Task goal:
The expected result is every entry, retyped character for character.

Source material:
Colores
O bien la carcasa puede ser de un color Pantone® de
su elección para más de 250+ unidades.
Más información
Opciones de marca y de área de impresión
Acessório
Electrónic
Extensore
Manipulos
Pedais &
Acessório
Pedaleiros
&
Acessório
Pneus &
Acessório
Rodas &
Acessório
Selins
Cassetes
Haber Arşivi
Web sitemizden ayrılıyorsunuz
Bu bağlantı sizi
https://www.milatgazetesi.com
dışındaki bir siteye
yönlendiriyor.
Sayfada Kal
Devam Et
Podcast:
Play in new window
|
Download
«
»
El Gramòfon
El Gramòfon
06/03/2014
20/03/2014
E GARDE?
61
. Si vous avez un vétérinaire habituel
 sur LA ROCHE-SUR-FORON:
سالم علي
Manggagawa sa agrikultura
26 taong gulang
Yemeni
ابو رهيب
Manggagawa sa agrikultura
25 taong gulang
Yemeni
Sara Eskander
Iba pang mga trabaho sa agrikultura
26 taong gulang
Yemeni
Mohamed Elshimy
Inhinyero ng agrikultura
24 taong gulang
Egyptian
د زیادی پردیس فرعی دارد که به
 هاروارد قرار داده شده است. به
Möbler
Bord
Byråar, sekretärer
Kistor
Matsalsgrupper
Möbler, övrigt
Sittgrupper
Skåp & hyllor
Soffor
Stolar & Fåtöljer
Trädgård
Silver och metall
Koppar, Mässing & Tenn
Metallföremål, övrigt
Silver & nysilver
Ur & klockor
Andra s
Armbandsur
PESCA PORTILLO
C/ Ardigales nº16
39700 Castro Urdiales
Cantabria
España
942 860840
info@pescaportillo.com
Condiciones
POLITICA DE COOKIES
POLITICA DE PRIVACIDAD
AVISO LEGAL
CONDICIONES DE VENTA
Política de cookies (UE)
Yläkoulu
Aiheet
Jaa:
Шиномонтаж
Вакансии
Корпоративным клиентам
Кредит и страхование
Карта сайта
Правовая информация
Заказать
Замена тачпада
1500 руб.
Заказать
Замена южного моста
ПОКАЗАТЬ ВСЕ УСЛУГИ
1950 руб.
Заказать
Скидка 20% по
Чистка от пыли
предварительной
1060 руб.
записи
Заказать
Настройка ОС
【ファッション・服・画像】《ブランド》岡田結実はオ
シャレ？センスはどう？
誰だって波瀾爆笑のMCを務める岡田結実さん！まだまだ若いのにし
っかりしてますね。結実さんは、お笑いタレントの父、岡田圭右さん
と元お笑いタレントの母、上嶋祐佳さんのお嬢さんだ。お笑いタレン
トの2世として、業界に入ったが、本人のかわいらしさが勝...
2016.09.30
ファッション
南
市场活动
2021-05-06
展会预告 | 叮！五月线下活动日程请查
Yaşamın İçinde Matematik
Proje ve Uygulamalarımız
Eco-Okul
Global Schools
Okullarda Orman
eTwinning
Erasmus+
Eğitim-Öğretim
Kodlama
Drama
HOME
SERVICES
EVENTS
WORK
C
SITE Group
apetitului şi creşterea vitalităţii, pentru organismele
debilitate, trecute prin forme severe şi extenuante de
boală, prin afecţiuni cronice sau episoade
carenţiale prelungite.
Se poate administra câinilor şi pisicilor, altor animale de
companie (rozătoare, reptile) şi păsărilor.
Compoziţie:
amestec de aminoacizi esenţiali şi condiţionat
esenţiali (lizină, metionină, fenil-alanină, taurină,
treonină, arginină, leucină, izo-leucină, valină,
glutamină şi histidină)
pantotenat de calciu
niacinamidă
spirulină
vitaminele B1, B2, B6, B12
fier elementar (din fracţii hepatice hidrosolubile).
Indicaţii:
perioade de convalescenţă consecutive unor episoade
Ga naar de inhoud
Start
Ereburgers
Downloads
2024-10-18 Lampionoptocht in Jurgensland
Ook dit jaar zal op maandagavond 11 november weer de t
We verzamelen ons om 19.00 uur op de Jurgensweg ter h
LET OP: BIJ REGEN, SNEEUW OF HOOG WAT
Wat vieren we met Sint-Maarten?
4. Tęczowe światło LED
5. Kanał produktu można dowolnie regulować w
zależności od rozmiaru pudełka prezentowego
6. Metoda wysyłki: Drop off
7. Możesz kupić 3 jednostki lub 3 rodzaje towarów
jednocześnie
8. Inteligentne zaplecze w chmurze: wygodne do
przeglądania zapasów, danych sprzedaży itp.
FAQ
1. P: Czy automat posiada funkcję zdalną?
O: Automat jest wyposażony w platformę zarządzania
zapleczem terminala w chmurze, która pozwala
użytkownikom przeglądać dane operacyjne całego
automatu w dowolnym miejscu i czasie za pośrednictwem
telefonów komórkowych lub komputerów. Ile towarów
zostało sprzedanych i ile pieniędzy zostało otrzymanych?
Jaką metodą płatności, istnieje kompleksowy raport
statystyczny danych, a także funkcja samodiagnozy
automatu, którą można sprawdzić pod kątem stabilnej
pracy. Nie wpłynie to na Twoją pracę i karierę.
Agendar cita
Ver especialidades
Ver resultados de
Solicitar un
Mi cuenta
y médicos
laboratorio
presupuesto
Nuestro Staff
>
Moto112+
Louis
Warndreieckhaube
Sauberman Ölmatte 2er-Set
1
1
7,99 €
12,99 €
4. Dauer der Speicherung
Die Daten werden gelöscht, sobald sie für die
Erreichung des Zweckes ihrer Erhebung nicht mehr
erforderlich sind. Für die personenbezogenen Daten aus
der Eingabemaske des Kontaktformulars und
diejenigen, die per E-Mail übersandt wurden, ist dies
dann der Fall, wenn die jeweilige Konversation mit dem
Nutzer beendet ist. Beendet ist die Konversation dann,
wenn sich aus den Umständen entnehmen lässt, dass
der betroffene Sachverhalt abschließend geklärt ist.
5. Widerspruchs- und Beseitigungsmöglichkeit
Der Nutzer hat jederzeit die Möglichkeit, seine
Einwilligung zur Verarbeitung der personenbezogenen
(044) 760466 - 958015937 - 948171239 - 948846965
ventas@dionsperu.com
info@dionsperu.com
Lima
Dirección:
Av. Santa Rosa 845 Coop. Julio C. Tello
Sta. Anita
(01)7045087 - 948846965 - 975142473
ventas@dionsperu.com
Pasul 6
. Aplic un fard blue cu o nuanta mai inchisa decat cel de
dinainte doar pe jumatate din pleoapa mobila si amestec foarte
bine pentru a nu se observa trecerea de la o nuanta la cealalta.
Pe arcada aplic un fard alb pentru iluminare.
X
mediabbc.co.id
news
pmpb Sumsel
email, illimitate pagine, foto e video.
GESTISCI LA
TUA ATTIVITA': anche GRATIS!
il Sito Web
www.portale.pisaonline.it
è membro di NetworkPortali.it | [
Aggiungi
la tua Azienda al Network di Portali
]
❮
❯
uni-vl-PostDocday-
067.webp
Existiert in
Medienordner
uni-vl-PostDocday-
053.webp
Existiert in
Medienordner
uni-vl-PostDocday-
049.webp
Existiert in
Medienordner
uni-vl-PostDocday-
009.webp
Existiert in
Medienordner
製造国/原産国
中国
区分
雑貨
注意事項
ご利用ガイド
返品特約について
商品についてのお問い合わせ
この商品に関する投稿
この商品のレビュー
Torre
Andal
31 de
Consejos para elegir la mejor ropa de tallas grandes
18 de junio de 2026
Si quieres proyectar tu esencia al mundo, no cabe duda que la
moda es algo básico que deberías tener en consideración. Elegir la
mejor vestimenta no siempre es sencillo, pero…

Answer for this exercise:
Colores
O bien la carcasa puede ser de un color Pantone® de
su elección para más de 250+ unidades.
Más información
Opciones de marca y de área de impresión
Acessório
Electrónic
Extensore
Manipulos
Pedais &
Acessório
Pedaleiros
&
Acessório
Pneus &
Acessório
Rodas &
Acessório
Selins
Cassetes
Haber Arşivi
Web sitemizden ayrılıyorsunuz
Bu bağlantı sizi
https://www.milatgazetesi.com
dışındaki bir siteye
yönlendiriyor.
Sayfada Kal
Devam Et
Podcast:
Play in new window
|
Download
«
»
El Gramòfon
El Gramòfon
06/03/2014
20/03/2014
E GARDE?
61
. Si vous avez un vétérinaire habituel
 sur LA ROCHE-SUR-FORON:
سالم علي
Manggagawa sa agrikultura
26 taong gulang
Yemeni
ابو رهيب
Manggagawa sa agrikultura
25 taong gulang
Yemeni
Sara Eskander
Iba pang mga trabaho sa agrikultura
26 taong gulang
Yemeni
Mohamed Elshimy
Inhinyero ng agrikultura
24 taong gulang
Egyptian
د زیادی پردیس فرعی دارد که به
 هاروارد قرار داده شده است. به
Möbler
Bord
Byråar, sekretärer
Kistor
Matsalsgrupper
Möbler, övrigt
Sittgrupper
Skåp & hyllor
Soffor
Stolar & Fåtöljer
Trädgård
Silver och metall
Koppar, Mässing & Tenn
Metallföremål, övrigt
Silver & nysilver
Ur & klockor
Andra s
Armbandsur
PESCA PORTILLO
C/ Ardigales nº16
39700 Castro Urdiales
Cantabria
España
942 860840
info@pescaportillo.com
Condiciones
POLITICA DE COOKIES
POLITICA DE PRIVACIDAD
AVISO LEGAL
CONDICIONES DE VENTA
Política de cookies (UE)
Yläkoulu
Aiheet
Jaa:
Шиномонтаж
Вакансии
Корпоративным клиентам
Кредит и страхование
Карта сайта
Правовая информация
Заказать
Замена тачпада
1500 руб.
Заказать
Замена южного моста
ПОКАЗАТЬ ВСЕ УСЛУГИ
1950 руб.
Заказать
Скидка 20% по
Чистка от пыли
предварительной
1060 руб.
записи
Заказать
Настройка ОС
【ファッション・服・画像】《ブランド》岡田結実はオ
シャレ？センスはどう？
誰だって波瀾爆笑のMCを務める岡田結実さん！まだまだ若いのにし
っかりしてますね。結実さんは、お笑いタレントの父、岡田圭右さん
と元お笑いタレントの母、上嶋祐佳さんのお嬢さんだ。お笑いタレン
トの2世として、業界に入ったが、本人のかわいらしさが勝...
2016.09.30
ファッション
南
市场活动
2021-05-06
展会预告 | 叮！五月线下活动日程请查
Yaşamın İçinde Matematik
Proje ve Uygulamalarımız
Eco-Okul
Global Schools
Okullarda Orman
eTwinning
Erasmus+
Eğitim-Öğretim
Kodlama
Drama
HOME
SERVICES
EVENTS
WORK
C
SITE Group
apetitului şi creşterea vitalităţii, pentru organismele
debilitate, trecute prin forme severe şi extenuante de
boală, prin afecţiuni cronice sau episoade
carenţiale prelungite.
Se poate administra câinilor şi pisicilor, altor animale de
companie (rozătoare, reptile) şi păsărilor.
Compoziţie:
amestec de aminoacizi esenţiali şi condiţionat
esenţiali (lizină, metionină, fenil-alanină, taurină,
treonină, arginină, leucină, izo-leucină, valină,
glutamină şi histidină)
pantotenat de calciu
niacinamidă
spirulină
vitaminele B1, B2, B6, B12
fier elementar (din fracţii hepatice hidrosolubile).
Indicaţii:
perioade de convalescenţă consecutive unor episoade
Ga naar de inhoud
Start
Ereburgers
Downloads
2024-10-18 Lampionoptocht in Jurgensland
Ook dit jaar zal op maandagavond 11 november weer de t
We verzamelen ons om 19.00 uur op de Jurgensweg ter h
LET OP: BIJ REGEN, SNEEUW OF HOOG WAT
Wat vieren we met Sint-Maarten?
4. Tęczowe światło LED
5. Kanał produktu można dowolnie regulować w
zależności od rozmiaru pudełka prezentowego
6. Metoda wysyłki: Drop off
7. Możesz kupić 3 jednostki lub 3 rodzaje towarów
jednocześnie
8. Inteligentne zaplecze w chmurze: wygodne do
przeglądania zapasów, danych sprzedaży itp.
FAQ
1. P: Czy automat posiada funkcję zdalną?
O: Automat jest wyposażony w platformę zarządzania
zapleczem terminala w chmurze, która pozwala
użytkownikom przeglądać dane operacyjne całego
automatu w dowolnym miejscu i czasie za pośrednictwem
telefonów komórkowych lub komputerów. Ile towarów
zostało sprzedanych i ile pieniędzy zostało otrzymanych?
Jaką metodą płatności, istnieje kompleksowy raport
statystyczny danych, a także funkcja samodiagnozy
automatu, którą można sprawdzić pod kątem stabilnej
pracy. Nie wpłynie to na Twoją pracę i karierę.
Agendar cita
Ver especialidades
Ver resultados de
Solicitar un
Mi cuenta
y médicos
laboratorio
presupuesto
Nuestro Staff
>
Moto112+
Louis
Warndreieckhaube
Sauberman Ölmatte 2er-Set
1
1
7,99 €
12,99 €
4. Dauer der Speicherung
Die Daten werden gelöscht, sobald sie für die
Erreichung des Zweckes ihrer Erhebung nicht mehr
erforderlich sind. Für die personenbezogenen Daten aus
der Eingabemaske des Kontaktformulars und
diejenigen, die per E-Mail übersandt wurden, ist dies
dann der Fall, wenn die jeweilige Konversation mit dem
Nutzer beendet ist. Beendet ist die Konversation dann,
wenn sich aus den Umständen entnehmen lässt, dass
der betroffene Sachverhalt abschließend geklärt ist.
5. Widerspruchs- und Beseitigungsmöglichkeit
Der Nutzer hat jederzeit die Möglichkeit, seine
Einwilligung zur Verarbeitung der personenbezogenen
(044) 760466 - 958015937 - 948171239 - 948846965
ventas@dionsperu.com
info@dionsperu.com
Lima
Dirección:
Av. Santa Rosa 845 Coop. Julio C. Tello
Sta. Anita
(01)7045087 - 948846965 - 975142473
ventas@dionsperu.com
Pasul 6
. Aplic un fard blue cu o nuanta mai inchisa decat cel de
dinainte doar pe jumatate din pleoapa mobila si amestec foarte
bine pentru a nu se observa trecerea de la o nuanta la cealalta.
Pe arcada aplic un fard alb pentru iluminare.
X
mediabbc.co.id
news
pmpb Sumsel
email, illimitate pagine, foto e video.
GESTISCI LA
TUA ATTIVITA': anche GRATIS!
il Sito Web
www.portale.pisaonline.it
è membro di NetworkPortali.it | [
Aggiungi
la tua Azienda al Network di Portali
]
❮
❯
uni-vl-PostDocday-
067.webp
Existiert in
Medienordner
uni-vl-PostDocday-
053.webp
Existiert in
Medienordner
uni-vl-PostDocday-
049.webp
Existiert in
Medienordner
uni-vl-PostDocday-
009.webp
Existiert in
Medienordner
製造国/原産国
中国
区分
雑貨
注意事項
ご利用ガイド
返品特約について
商品についてのお問い合わせ
この商品に関する投稿
この商品のレビュー
Torre
Andal
31 de
Consejos para elegir la mejor ropa de tallas grandes
18 de junio de 2026
Si quieres proyectar tu esencia al mundo, no cabe duda que la
moda es algo básico que deberías tener en consideración. Elegir la
mejor vestimenta no siempre es sencillo, pero…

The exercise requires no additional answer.